Don’t drink in questionable small “locals-only” bars. Alcohol quality is clearly not their top priority, and cheap counterfeit booze is the main source of trouble. They often also serve the arak oplosan mentioned above. Even if the methanol dose is not life-threatening, the toxin may have a cumulative effect.
The simplest advice: stick to beer, wine and low-strength drinks—methanol is virtually never found there; it is mainly used for strong spirits.
Just in case, here are the symptoms of methanol poisoning: it causes severe intoxication from the first sips. If you immediately feel an unusual kind of drunkenness, that’s a reason to be cautious.
If your hangover doesn’t ease by morning but instead gets worse, that’s also a reason to go to hospital. Poisoning can develop over several hours, and your condition gradually deteriorates.
If your vision becomes blurred, go to a clinic immediately.
Weakness, vomiting, headache, an unusual mental state—yes, this can also be a normal hangover, but if it feels different from usual, don’t take the risk; see a doctor.
The mechanism of methanol poisoning is this: methanol entering the body is not the main danger—the threat lies in its breakdown products. The liver processes methanol using a specific enzyme, which converts methanol first into formaldehyde and then into formic acid—this is what causes blindness and death.
Interestingly, ordinary alcohol competes with methanol for the same enzyme, and is 10–20 times stronger. That is, if there is enough ethanol in the blood, the enzyme will be occupied, and methanol will simply circulate without being converted into toxins. During this time, the kidneys and lungs slowly remove methanol from the body in a relatively safe form.

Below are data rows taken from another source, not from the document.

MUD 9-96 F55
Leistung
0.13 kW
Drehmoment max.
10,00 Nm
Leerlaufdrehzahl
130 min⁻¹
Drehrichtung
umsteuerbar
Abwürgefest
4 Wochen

It’s important to understand that ethanol will not solve severe poisoning—it only slows the effect, so self-medicating with strong alcohol is useless and may even be dangerous. This “life hack” can be used only as a last resort.

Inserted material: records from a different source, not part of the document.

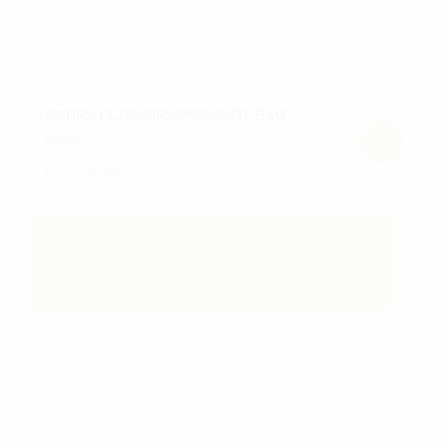
COBRA ULTRADRY PRO CART BAG
kr.
2.599,00
Dette
vare
har
flere
varianter.
30
%
Mulighederne
kan
vælges
på
varesiden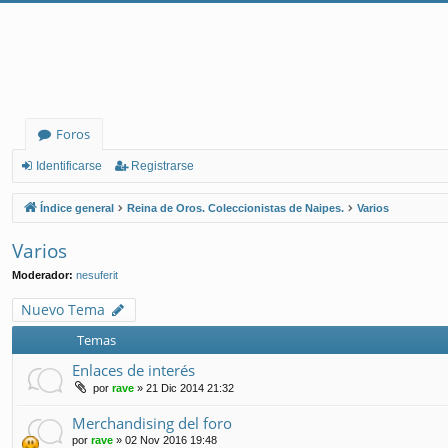
Foros
Identificarse
Registrarse
Índice general
Reina de Oros. Coleccionistas de Naipes.
Varios
Varios
Moderador:
nesuferit
Nuevo Tema
Temas
Enlaces de interés
por
rave
» 21 Dic 2014 21:32
Merchandising del foro
por
rave
» 02 Nov 2016 19:48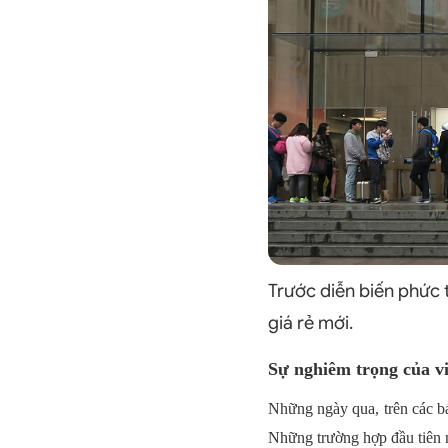
Trước diễn biến phức t
giá rẻ mới.
Sự nghiêm trọng của v
Những ngày qua, trên các bá
Những trường hợp đầu tiên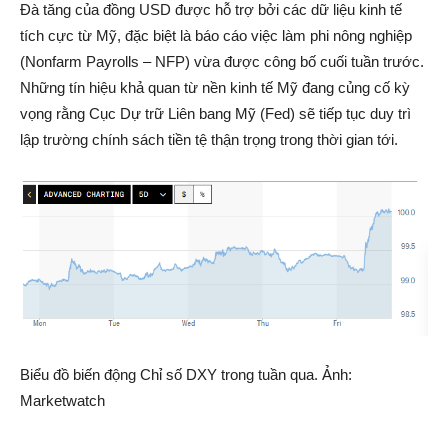
Đà tăng của đồng USD được hỗ trợ bởi các dữ liệu kinh tế
tích cực từ Mỹ, đặc biệt là báo cáo việc làm phi nông nghiệp
(Nonfarm Payrolls – NFP) vừa được công bố cuối tuần trước.
Những tín hiệu khả quan từ nền kinh tế Mỹ đang củng cố kỳ
vọng rằng Cục Dự trữ Liên bang Mỹ (Fed) sẽ tiếp tục duy trì
lập trường chính sách tiền tệ thận trọng trong thời gian tới.
Biểu đồ biến động Chỉ số DXY trong tuần qua. Ảnh:
Marketwatch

The same effect can backfire for those who, in one evening, drank both a methanol-containing cocktail and a lot of good-quality alcohol: it can delay the onset of methanol poisoning and mask it for hours or even a full day. So if, a day or two after a heavy night out, you notice symptoms of methanol poisoning—for example, blurred vision—see a doctor immediately.
Balinese clinics such as Sanglah Hospital, BIMC Hospital and Siloam Hospital have methanol poisoning treatment protocols, so seeing doctors in time can protect your health and even save your life. It’s crucial to get the right treatment as quickly as possible—it really is a race against time. If you suspect it, don’t wait and don’t guess—just see a doctor. Don’t forget to say that you specifically suspect methanol poisoning.